• Task objective:
Among the lines below, some may contain the string "instances". Say how many do, and give nothing besides the number.

↓↓↓

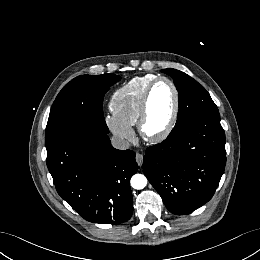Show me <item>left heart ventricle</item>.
Returning a JSON list of instances; mask_svg holds the SVG:
<instances>
[{
  "label": "left heart ventricle",
  "instance_id": "obj_1",
  "mask_svg": "<svg viewBox=\"0 0 260 260\" xmlns=\"http://www.w3.org/2000/svg\"><path fill=\"white\" fill-rule=\"evenodd\" d=\"M174 109V93L166 82L157 84L150 98L145 131L149 135L162 132L171 118Z\"/></svg>",
  "mask_w": 260,
  "mask_h": 260
}]
</instances>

↑↑↑

• Response area:
3